三菱重工業と三菱日立パワーシステムズ(MHPS)は、長崎造船所と長崎工場を再編すると発表した。
防衛・宇宙と火力発電設備関連の製品ごとに製造場所を集約して生産性向上を図ることで、技術やコスト、効率などの面で国際競争力を強化するのが目的。2017年度末に再編を完了する予定。
三菱重工の長崎造船所には、防衛省、宇宙航空研究開発機構(JAXA)向け特殊機械事業を集約し、製造基盤を強化するとともに、厳格な情報保全体制を構築する。
具体的には、機械加工と艦船搭載機器の組立試験を中心とする幸町工場の全事業を諫早工場に移転する一方で、防衛省向け水中機器と艦船搭載機器、JAXA向け宇宙機器の製造を集約する。併せて、本工場(飽の浦地区)の管理・設計部門も諫早工場に移転する。

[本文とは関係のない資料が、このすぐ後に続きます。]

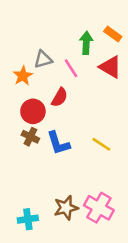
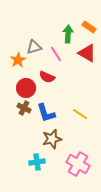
red semicircle: (60, 97) -> (47, 77), turned 84
brown star: (66, 208) -> (52, 139), moved
cyan cross: (28, 219) -> (37, 162), moved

MHPSの長崎工場は、飽の浦地区、香焼地区、幸町地区に分散する蒸気タービン製造部門とボイラー製造部門の機能を、それぞれ一つの場所に集約する。工場運営のスピード化・効率化を図る。蒸気タービン製造部門を集約する飽の浦地区では、蒸気タービン加工・組立ラインを再配置するとともに、舶用ディーゼルエンジン用過給機「MET過給機」の生産性向上を図る。
また、ボイラー製造部門を集約する香焼地区では、IGCC(石炭ガス化複合発電)ガス化炉の一貫生産体制などを整備する。
三菱重工とMHPSは、全面移転完了後の幸町工場/幸町地区の活用方法を含め、長崎造船所、長崎工場での事業効率化追求に向けて検討していく。